Concordia do Livre Arbítrio - Parte VII 7

Parte VII - Sobre a predestinação e a reprovação

Miembro IV: En el que examinamos el parecer de quienes afirman que la previsión del buen uso del libre arbitrio, en tanto que antecede, al menos por prioridad de naturaleza, a la primera gracia justificante, es la razón de la predestinación de los adultos

1. Enrique de Gante (Quodlibeta, 4, q. 19) sostiene que de la predestinación con respecto a su efecto no se debe aducir una causa en sentido propio, sino que en el predestinado habría que buscar la razón por la que Dios le habría querido conferir este don antes que a otro y por la que, en consecuencia, él habría sido predestinado antes que otro, del mismo modo que en el adulto habría que buscar la razón por la que uno recibe la gracia primera antes que otro.
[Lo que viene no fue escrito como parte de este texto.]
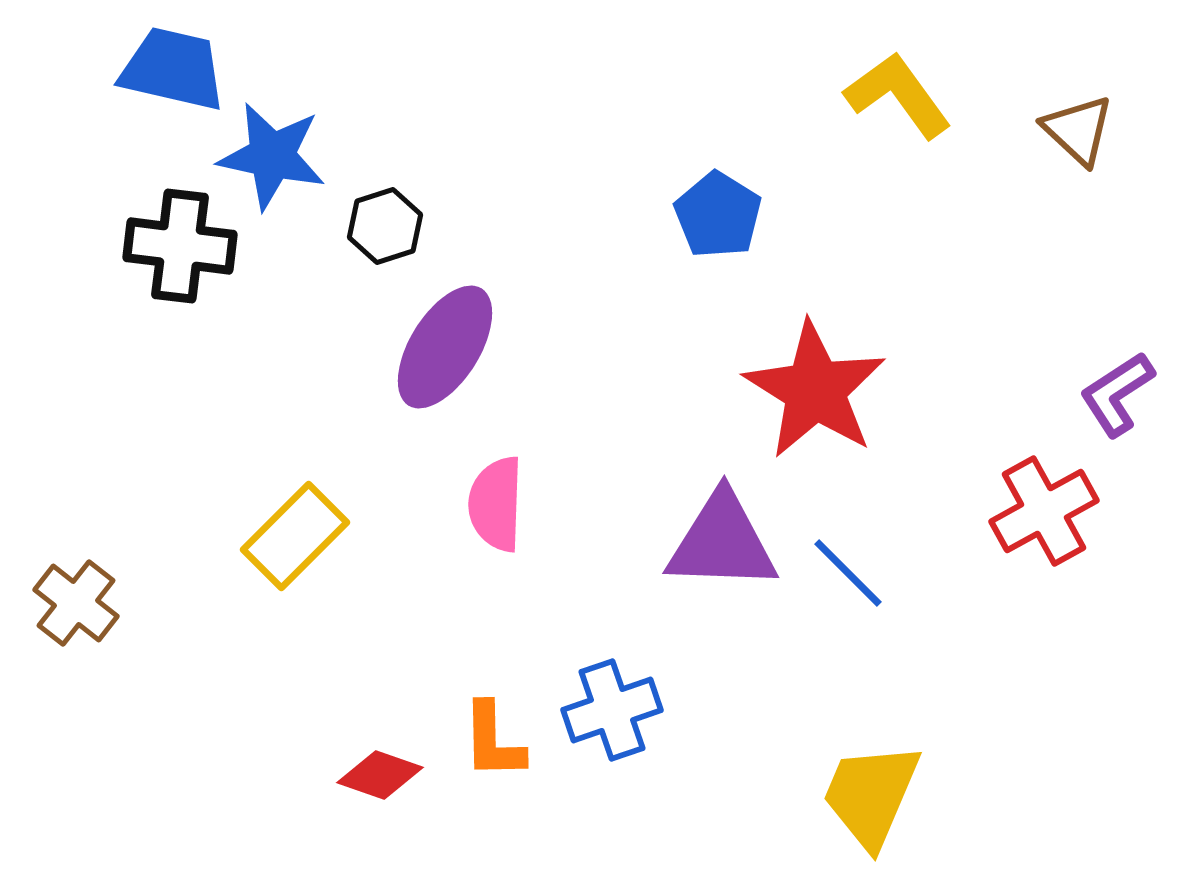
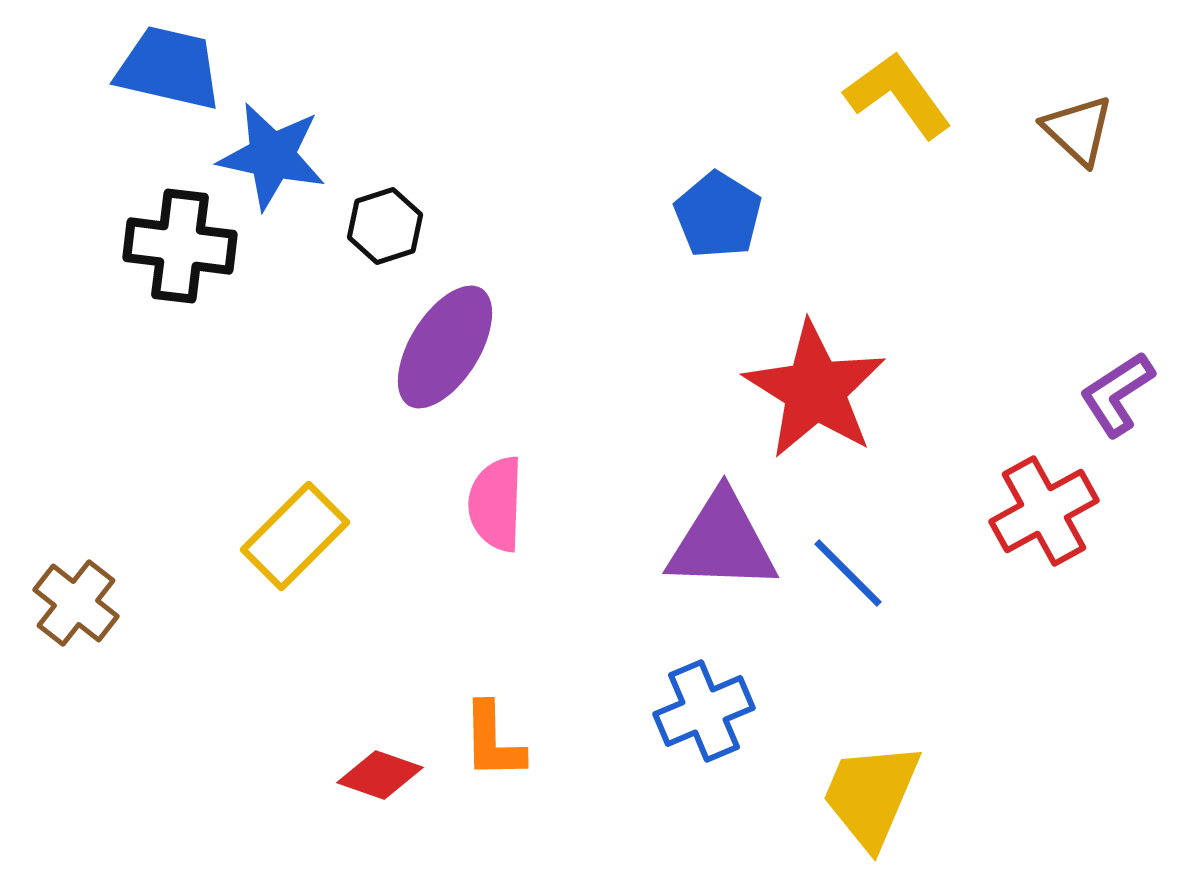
blue trapezoid: moved 4 px left, 1 px up
blue cross: moved 92 px right, 1 px down; rotated 4 degrees counterclockwise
Pues como, según dice, Dios está dispuesto a ayudar a todos, aunque en el adulto no se pueda buscar razón alguna de mérito, sin embargo, en él habría una causa de congruidad, sin la cual ─y no a causa de la cual─ no recibiría la gracia que a otro se le deniega por no darse en él esta misma causa. Afirma de manera genérica que para nosotros resulta totalmente imposible saber qué congruidades se dan en nosotros y que debemos exclamar con San Pablo (Romanos, XI, 33): «¡Oh, profundidad de la riqueza…»; y también: «¡Cuán insondables son sus juicios…». Sin embargo, dice que un ejemplo apropiado de esto sería el de dos pecadores adultos cuyos corazones se excitan por el impulso de la gracia previniente, pero uno, en virtud de su libertad y de su maldad, la rechaza de inmediato y el otro no. Pues aunque ninguno de los dos merezca la gracia primera, sin embargo, no resulta inapropiado que Dios ayude a uno más que al otro y lo conduzca a la gracia, como así sucede. Por tanto, en el caso de estos hombres, la razón por la que uno recibe la gracia antes que el otro, es la congruidad que podemos reconocer en él, por el uso de su libre arbitrio, pero no en el otro; y la previsión de esta congruidad sería la razón por la que desde la eternidad Dios habría querido para él la gracia primera antes que para el otro; también sería la razón por la que, en caso de que persevere en la gracia hasta el final de su vida, sería predestinado antes que el otro. San Buenaventura (In I, dist. 41, art. 1, q. 1 y 2) y Alejandro de Hales (Summa Theologica, I, q. 28, m. 3, art. 1 y 3) defienden este mismo parecer.